[Work order] Check every line of the material for the word "window". Copy those that have it.

[Provided records]
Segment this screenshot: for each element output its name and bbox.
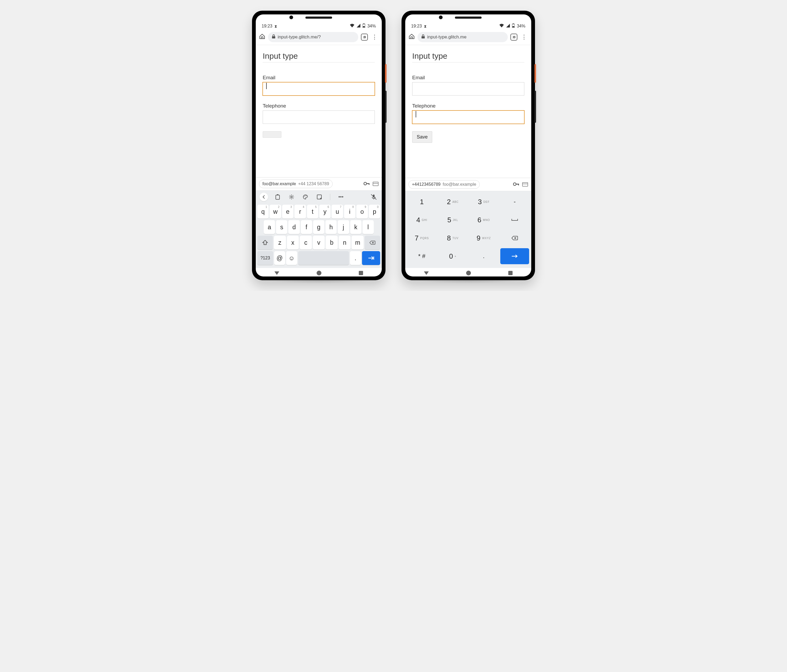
power-button[interactable] [534, 64, 536, 83]
save-button-clipped[interactable] [263, 131, 281, 138]
key-i[interactable]: i8 [344, 205, 355, 219]
key-k[interactable]: k [350, 220, 362, 234]
key-4[interactable]: 4GHI [408, 212, 436, 228]
save-button[interactable]: Save [412, 131, 432, 143]
key-9[interactable]: 9WXYZ [469, 230, 498, 246]
key-p[interactable]: p0 [369, 205, 380, 219]
address-bar[interactable]: input-type.glitch.me [417, 32, 508, 42]
key-1[interactable]: 1 [408, 194, 436, 210]
sticker-icon[interactable] [315, 193, 324, 201]
nav-recents-icon[interactable] [508, 271, 512, 275]
address-bar[interactable]: input-type.glitch.me/? [268, 32, 358, 42]
key-w[interactable]: w2 [270, 205, 281, 219]
key-sym[interactable]: . [469, 248, 498, 264]
autofill-suggestion[interactable]: +44123456789 foo@bar.example [408, 180, 480, 189]
nav-home-icon[interactable] [317, 271, 321, 275]
space-key[interactable] [500, 212, 529, 228]
key-0[interactable]: 0+ [438, 248, 467, 264]
page-title: Input type [412, 52, 524, 62]
home-icon[interactable] [259, 33, 265, 41]
phone-left: 19:23 ⧗ 34% input-type.glitch.me/? :D [252, 11, 386, 280]
power-button[interactable] [385, 64, 387, 83]
key-y[interactable]: y6 [319, 205, 330, 219]
palette-icon[interactable] [301, 193, 310, 201]
key-m[interactable]: m [352, 236, 363, 249]
key-6[interactable]: 6MNO [469, 212, 498, 228]
key-3[interactable]: 3DEF [469, 194, 498, 210]
payment-card-icon[interactable] [522, 182, 528, 186]
key-v[interactable]: v [313, 236, 325, 249]
shift-key[interactable] [258, 236, 273, 249]
home-icon[interactable] [408, 33, 415, 41]
svg-rect-2 [363, 26, 365, 27]
key-o[interactable]: o9 [356, 205, 368, 219]
email-field[interactable] [263, 82, 375, 96]
enter-key[interactable] [500, 248, 529, 264]
key-icon[interactable] [513, 181, 520, 188]
key-sym[interactable]: - [500, 194, 529, 210]
lock-icon [272, 35, 275, 40]
key-s[interactable]: s [276, 220, 287, 234]
key-at[interactable]: @ [274, 251, 285, 265]
mic-muted-icon[interactable] [370, 193, 378, 201]
gear-icon[interactable] [287, 193, 296, 201]
tabs-button[interactable]: :D [510, 34, 517, 41]
autofill-suggestion[interactable]: foo@bar.example +44 1234 56789 [259, 180, 333, 188]
tabs-button[interactable]: :D [361, 34, 368, 41]
key-n[interactable]: n [339, 236, 351, 249]
key-sym[interactable]: * # [408, 248, 436, 264]
volume-button[interactable] [385, 91, 387, 123]
key-q[interactable]: q1 [258, 205, 269, 219]
key-j[interactable]: j [338, 220, 349, 234]
key-h[interactable]: h [326, 220, 337, 234]
nav-back-icon[interactable] [424, 271, 429, 275]
battery-pct: 34% [517, 24, 525, 28]
more-horizontal-icon[interactable]: ••• [337, 193, 345, 201]
key-d[interactable]: d [288, 220, 300, 234]
enter-key[interactable] [362, 251, 380, 265]
svg-rect-3 [272, 36, 275, 38]
payment-card-icon[interactable] [373, 182, 379, 186]
key-c[interactable]: c [300, 236, 312, 249]
browser-toolbar: input-type.glitch.me :D ⋮ [405, 30, 531, 45]
key-e[interactable]: e3 [282, 205, 293, 219]
overflow-menu-icon[interactable]: ⋮ [520, 34, 528, 41]
key-b[interactable]: b [326, 236, 338, 249]
svg-rect-14 [373, 194, 375, 197]
svg-rect-22 [518, 184, 519, 185]
key-dot[interactable]: . [350, 251, 361, 265]
volume-button[interactable] [534, 91, 536, 123]
key-r[interactable]: r4 [294, 205, 306, 219]
symbols-key[interactable]: ?123 [258, 251, 273, 265]
overflow-menu-icon[interactable]: ⋮ [371, 34, 379, 41]
key-a[interactable]: a [264, 220, 275, 234]
emoji-key[interactable]: ☺ [286, 251, 297, 265]
key-t[interactable]: t5 [307, 205, 318, 219]
key-l[interactable]: l [362, 220, 374, 234]
clipboard-icon[interactable] [273, 193, 282, 201]
key-8[interactable]: 8TUV [438, 230, 467, 246]
nav-home-icon[interactable] [466, 271, 471, 275]
space-key[interactable] [298, 251, 349, 265]
nav-back-icon[interactable] [275, 271, 279, 275]
email-label: Email [263, 75, 375, 80]
backspace-key[interactable] [365, 236, 380, 249]
key-7[interactable]: 7PQRS [408, 230, 436, 246]
chevron-left-icon[interactable] [259, 193, 268, 201]
key-f[interactable]: f [301, 220, 312, 234]
key-g[interactable]: g [313, 220, 324, 234]
nav-recents-icon[interactable] [359, 271, 363, 275]
backspace-key[interactable] [500, 230, 529, 246]
key-x[interactable]: x [287, 236, 299, 249]
key-5[interactable]: 5JKL [438, 212, 467, 228]
key-icon[interactable] [363, 181, 370, 187]
page-content: Input type Email Telephone Save [405, 45, 531, 178]
email-field[interactable] [412, 82, 524, 96]
telephone-field[interactable] [263, 110, 375, 124]
telephone-field[interactable] [412, 110, 524, 124]
key-z[interactable]: z [274, 236, 286, 249]
clock: 19:23 [411, 24, 422, 28]
key-u[interactable]: u7 [332, 205, 343, 219]
svg-rect-18 [512, 26, 514, 27]
key-2[interactable]: 2ABC [438, 194, 467, 210]
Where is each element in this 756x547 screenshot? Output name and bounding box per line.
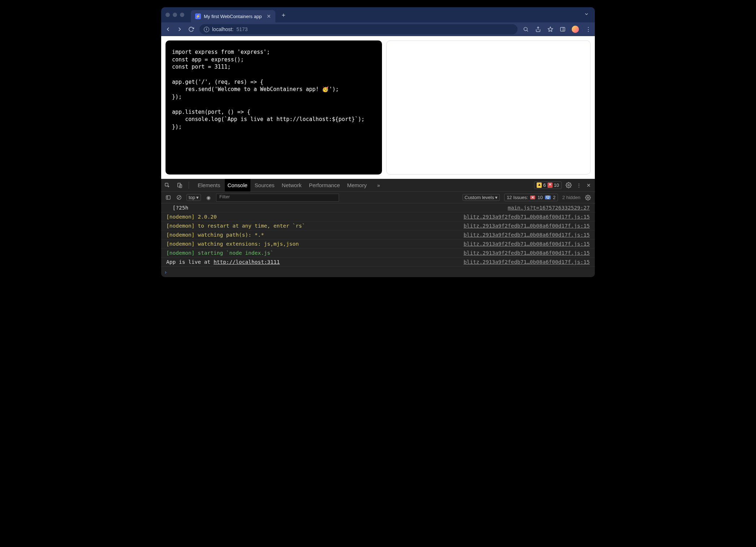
devtools-tab-elements[interactable]: Elements (195, 179, 223, 191)
log-row: [nodemon] watching path(s): *.*blitz.291… (161, 231, 595, 240)
log-message: [nodemon] watching extensions: js,mjs,js… (166, 241, 464, 247)
device-toggle-icon[interactable] (176, 182, 183, 189)
code-editor[interactable]: import express from 'express'; const app… (166, 40, 382, 175)
log-message: [nodemon] starting `node index.js` (166, 250, 464, 256)
url-host: localhost: (212, 26, 233, 32)
context-selector[interactable]: top ▾ (186, 194, 201, 201)
console-filter-input[interactable]: Filter (216, 194, 339, 202)
tab-title: My first WebContainers app (204, 14, 262, 19)
devtools-settings-icon[interactable] (565, 182, 572, 189)
address-bar[interactable]: i localhost:5173 (199, 24, 517, 34)
log-message: [nodemon] 2.0.20 (166, 214, 464, 220)
log-source-link[interactable]: blitz.2913a9f2fedb71…0b08a6f00d17f.js:15 (464, 250, 590, 256)
console-sidebar-toggle-icon[interactable] (165, 194, 171, 201)
console-toolbar: top ▾ ◉ Filter Custom levels ▾ 12 Issues… (161, 192, 595, 203)
log-source-link[interactable]: main.js?t=1675726332529:27 (508, 205, 590, 211)
log-message: App is live at http://localhost:3111 (166, 259, 464, 265)
page-content: import express from 'express'; const app… (161, 36, 595, 179)
live-expression-icon[interactable]: ◉ (205, 194, 212, 201)
clear-console-icon[interactable] (176, 194, 182, 201)
share-icon[interactable] (535, 26, 541, 33)
svg-point-9 (568, 184, 569, 186)
svg-marker-3 (548, 27, 553, 31)
svg-line-1 (527, 30, 528, 31)
site-info-icon[interactable]: i (204, 27, 209, 32)
devtools-menu-icon[interactable]: ⋮ (575, 182, 582, 189)
maximize-window-button[interactable] (180, 13, 184, 17)
bolt-icon: ⚡ (195, 13, 201, 19)
profile-avatar[interactable] (572, 26, 579, 33)
svg-line-13 (177, 196, 180, 199)
log-source-link[interactable]: blitz.2913a9f2fedb71…0b08a6f00d17f.js:15 (464, 223, 590, 229)
devtools-panel: ElementsConsoleSourcesNetworkPerformance… (161, 179, 595, 277)
warning-error-badges[interactable]: ▲6 ✕10 (534, 181, 562, 189)
error-icon: ✕ (530, 195, 535, 199)
log-source-link[interactable]: blitz.2913a9f2fedb71…0b08a6f00d17f.js:15 (464, 232, 590, 238)
svg-point-14 (587, 197, 589, 198)
sidepanel-icon[interactable] (559, 26, 566, 33)
devtools-tab-network[interactable]: Network (279, 179, 305, 191)
console-log: [?25hmain.js?t=1675726332529:27[nodemon]… (161, 203, 595, 267)
log-message: [nodemon] watching path(s): *.* (166, 232, 464, 238)
minimize-window-button[interactable] (173, 13, 177, 17)
new-tab-button[interactable]: ＋ (280, 11, 287, 19)
hidden-count[interactable]: 2 hidden (562, 195, 580, 200)
log-link[interactable]: http://localhost:3111 (214, 259, 280, 265)
back-button[interactable] (165, 26, 171, 33)
devtools-tab-memory[interactable]: Memory (344, 179, 370, 191)
inspect-element-icon[interactable] (164, 182, 171, 189)
svg-rect-4 (560, 27, 565, 31)
browser-toolbar: i localhost:5173 ⋮ (161, 22, 595, 36)
issues-badge[interactable]: 12 Issues: ✕10 🗨2 (504, 194, 558, 201)
browser-tab[interactable]: ⚡ My first WebContainers app ✕ (191, 10, 275, 22)
svg-point-0 (524, 27, 527, 31)
bookmark-star-icon[interactable] (547, 26, 554, 33)
warning-count: 6 (543, 182, 546, 188)
more-tabs-icon[interactable]: » (375, 182, 382, 189)
log-source-link[interactable]: blitz.2913a9f2fedb71…0b08a6f00d17f.js:15 (464, 214, 590, 220)
search-icon[interactable] (523, 26, 529, 33)
error-count: 10 (554, 182, 559, 188)
devtools-tab-bar: ElementsConsoleSourcesNetworkPerformance… (161, 179, 595, 192)
tab-close-button[interactable]: ✕ (267, 13, 271, 19)
devtools-tab-sources[interactable]: Sources (252, 179, 278, 191)
log-row: App is live at http://localhost:3111blit… (161, 258, 595, 267)
log-source-link[interactable]: blitz.2913a9f2fedb71…0b08a6f00d17f.js:15 (464, 259, 590, 265)
close-window-button[interactable] (166, 13, 170, 17)
preview-frame (386, 40, 590, 175)
log-row: [?25hmain.js?t=1675726332529:27 (161, 203, 595, 212)
reload-button[interactable] (188, 26, 194, 33)
log-message: [nodemon] to restart at any time, enter … (166, 223, 464, 229)
log-row: [nodemon] watching extensions: js,mjs,js… (161, 240, 595, 249)
info-icon: 🗨 (545, 195, 551, 199)
log-levels-selector[interactable]: Custom levels ▾ (463, 194, 500, 201)
log-row: [nodemon] 2.0.20blitz.2913a9f2fedb71…0b0… (161, 212, 595, 221)
error-icon: ✕ (547, 182, 553, 188)
log-source-link[interactable]: blitz.2913a9f2fedb71…0b08a6f00d17f.js:15 (464, 241, 590, 247)
log-row: [nodemon] to restart at any time, enter … (161, 221, 595, 231)
menu-button[interactable]: ⋮ (585, 26, 591, 33)
devtools-tab-performance[interactable]: Performance (306, 179, 343, 191)
devtools-close-icon[interactable]: ✕ (585, 182, 592, 189)
tabs-dropdown-button[interactable] (584, 12, 592, 18)
url-port: 5173 (236, 26, 248, 32)
chevron-down-icon: ▾ (495, 195, 498, 200)
console-prompt[interactable]: › (161, 267, 595, 277)
issues-label: 12 Issues: (507, 195, 528, 200)
log-message: [?25h (166, 205, 508, 211)
warning-icon: ▲ (537, 182, 542, 188)
log-row: [nodemon] starting `node index.js`blitz.… (161, 249, 595, 258)
tab-strip: ⚡ My first WebContainers app ✕ ＋ (161, 7, 595, 22)
traffic-lights (166, 13, 184, 17)
forward-button[interactable] (176, 26, 183, 33)
browser-window: ⚡ My first WebContainers app ✕ ＋ i local… (161, 7, 595, 277)
svg-rect-7 (178, 183, 181, 187)
console-settings-icon[interactable] (585, 194, 591, 201)
devtools-tab-console[interactable]: Console (225, 179, 250, 191)
chevron-down-icon: ▾ (196, 195, 199, 200)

[Answer to this exercise]
maximize-window-button[interactable] (180, 13, 184, 17)
minimize-window-button[interactable] (173, 13, 177, 17)
close-window-button[interactable] (166, 13, 170, 17)
browser-window: ⚡ My first WebContainers app ✕ ＋ i local… (161, 7, 595, 277)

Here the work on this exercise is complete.